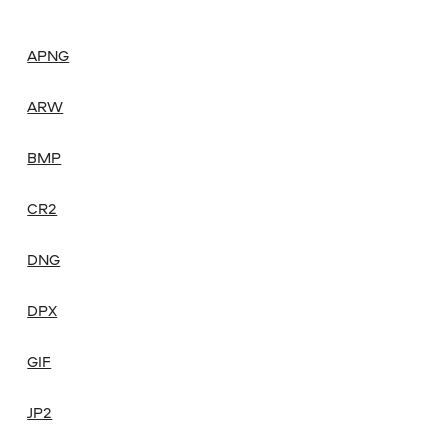
APNG
ARW
BMP
CR2
DNG
DPX
GIF
JP2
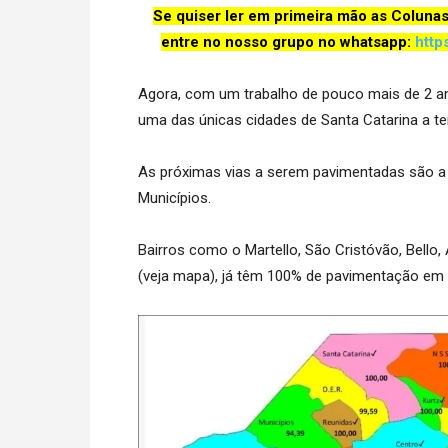
Se quiser ler em primeira mão as Coluna
entre no nosso grupo no whatsapp:
http
Agora, com um trabalho de pouco mais de 2 an
uma das únicas cidades de Santa Catarina a te
As próximas vias a serem pavimentadas são a 
Municípios.
Bairros como o Martello, São Cristóvão, Bello, 
(veja mapa), já têm 100% de pavimentação em 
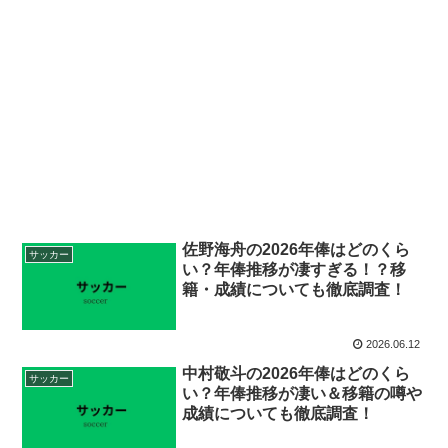
佐野海舟の2026年俸はどのくら
サッカー
い？年俸推移が凄すぎる！？移
籍・成績についても徹底調査！
2026.06.12
中村敬斗の2026年俸はどのくら
サッカー
い？年俸推移が凄い＆移籍の噂や
成績についても徹底調査！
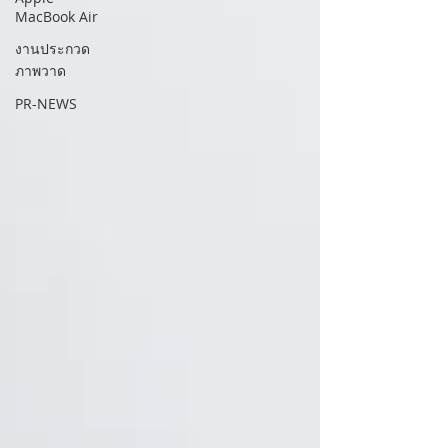
MacBook Air
งานประกวด
ภาพวาด
PR-NEWS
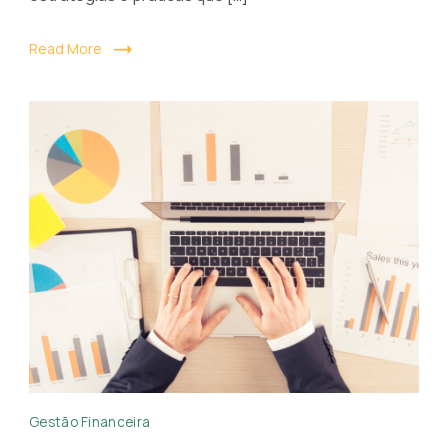
Read More
Uma
Gestão Financeira
Abordagem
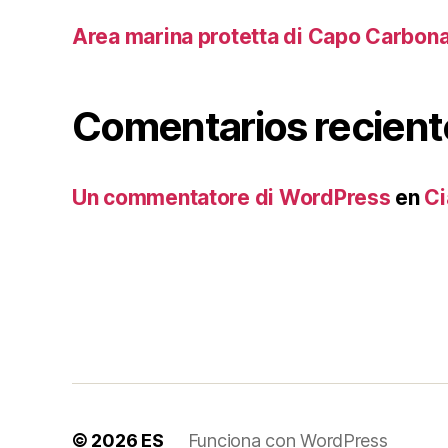
Area marina protetta di Capo Carbon
Comentarios recient
Un commentatore di WordPress
en
Ci
© 2026
ES
Funciona con WordPress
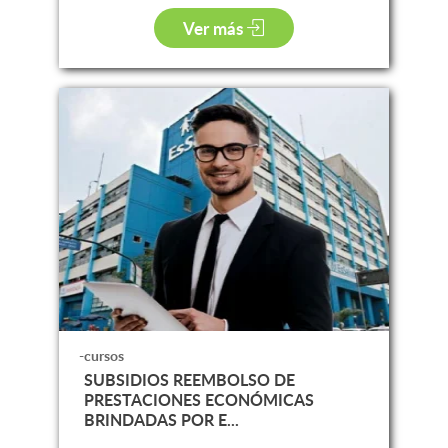
Ver más
-cursos
SUBSIDIOS REEMBOLSO DE
PRESTACIONES ECONÓMICAS
BRINDADAS POR E...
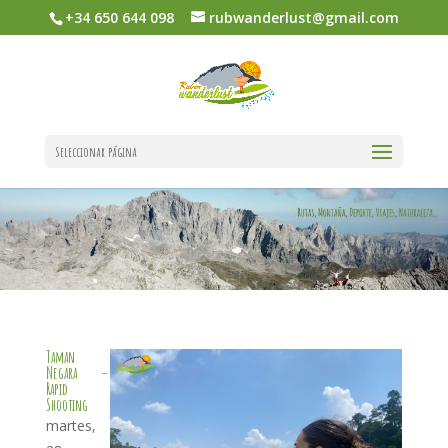
+34 650 644 098
rubwanderlust@gmail.com
Seleccionar página
Taman
Negara –
Rapid
Shooting
martes,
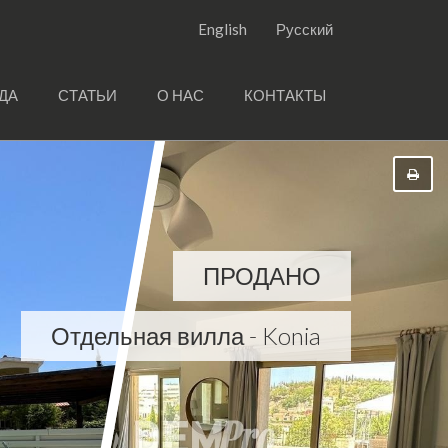
English
Русский
ДА
СТАТЬИ
О НАС
КОНТАКТЫ
ПРОДАНО
Отдельная вилла - Konia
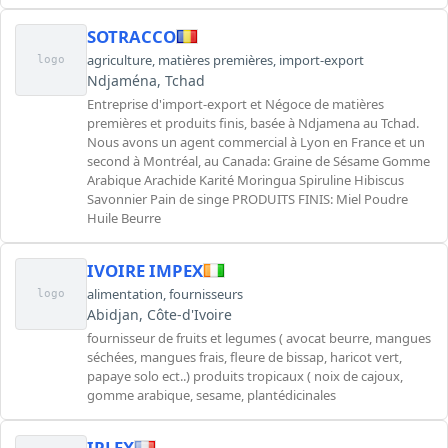
SOTRACCO
agriculture
,
matières premières
,
import-export
logo
Ndjaména, Tchad
Entreprise d'import-export et Négoce de matières
premières et produits finis, basée à Ndjamena au Tchad.
Nous avons un agent commercial à Lyon en France et un
second à Montréal, au Canada: Graine de Sésame Gomme
Arabique Arachide Karité Moringua Spiruline Hibiscus
Savonnier Pain de singe PRODUITS FINIS: Miel Poudre
Huile Beurre
IVOIRE IMPEX
alimentation
,
fournisseurs
logo
Abidjan, Côte-d'Ivoire
fournisseur de fruits et legumes ( avocat beurre, mangues
séchées, mangues frais, fleure de bissap, haricot vert,
papaye solo ect..) produits tropicaux ( noix de cajoux,
gomme arabique, sesame, plantédicinales
IPLEX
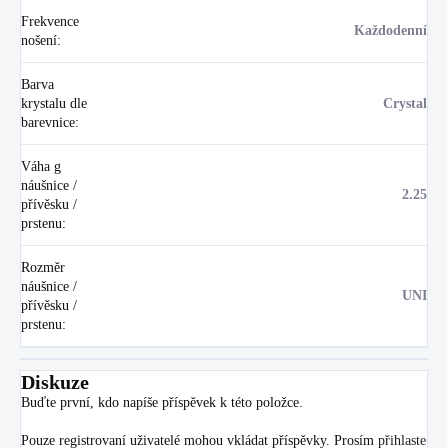
Frekvence
Každodenní
nošení
:
Barva
krystalu dle
Crystal
barevnice
:
Váha g
náušnice /
2.25
přívěsku /
prstenu
:
Rozměr
náušnice /
UNI
přívěsku /
prstenu
:
Diskuze
Buďte první, kdo napíše příspěvek k této položce.
Pouze registrovaní uživatelé mohou vkládat příspěvky. Prosím
přihlaste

PROBLEM TO WORK ON
Output the data above in full. Skip every picture.

SOLUTION TO THE PROBLEM
APNG
ARW
BMP
CR2
DNG
DPX
GIF
JP2
Se quiser ler em primeira mão as Coluna
entre no nosso grupo no whatsapp:
http
Agora, com um trabalho de pouco mais de 2 an
uma das únicas cidades de Santa Catarina a te
As próximas vias a serem pavimentadas são a 
Municípios.
Bairros como o Martello, São Cristóvão, Bello, 
(veja mapa), já têm 100% de pavimentação em 
佐野海舟の2026年俸はどのくら
サッカー
い？年俸推移が凄すぎる！？移
籍・成績についても徹底調査！
2026.06.12
中村敬斗の2026年俸はどのくら
サッカー
い？年俸推移が凄い＆移籍の噂や
成績についても徹底調査！
MacBook Air
งานประกวด
ภาพวาด
PR-NEWS
Read More
Uma
Gestão Financeira
Abordagem
Area marina protetta di Capo Carbon
Comentarios recient
Un commentatore di WordPress
en
Ci
© 2026
ES
Funciona con WordPress
Ver más
-cursos
SUBSIDIOS REEMBOLSO DE
PRESTACIONES ECONÓMICAS
BRINDADAS POR E...
+34 650 644 098
rubwanderlust@gmail.com
Seleccionar página
Taman
Negara –
Rapid
Shooting
martes,
English
Русский
ДА
СТАТЬИ
О НАС
КОНТАКТЫ
ПРОДАНО
Отдельная вилла - Konia
SOTRACCO
agriculture
,
matières premières
,
import-export
logo
Ndjaména, Tchad
Entreprise d'import-export et Négoce de matières
premières et produits finis, basée à Ndjamena au Tchad.
Nous avons un agent commercial à Lyon en France et un
second à Montréal, au Canada: Graine de Sésame Gomme
Arabique Arachide Karité Moringua Spiruline Hibiscus
Savonnier Pain de singe PRODUITS FINIS: Miel Poudre
Huile Beurre
IVOIRE IMPEX
alimentation
,
fournisseurs
logo
Abidjan, Côte-d'Ivoire
fournisseur de fruits et legumes ( avocat beurre, mangues
séchées, mangues frais, fleure de bissap, haricot vert,
papaye solo ect..) produits tropicaux ( noix de cajoux,
gomme arabique, sesame, plantédicinales
IPLEX
Frekvence
Každodenní
nošení
:
Barva
krystalu dle
Crystal
barevnice
:
Váha g
náušnice /
2.25
přívěsku /
prstenu
:
Rozměr
náušnice /
UNI
přívěsku /
prstenu
:
Diskuze
Buďte první, kdo napíše příspěvek k této položce.
Pouze registrovaní uživatelé mohou vkládat příspěvky. Prosím
přihlaste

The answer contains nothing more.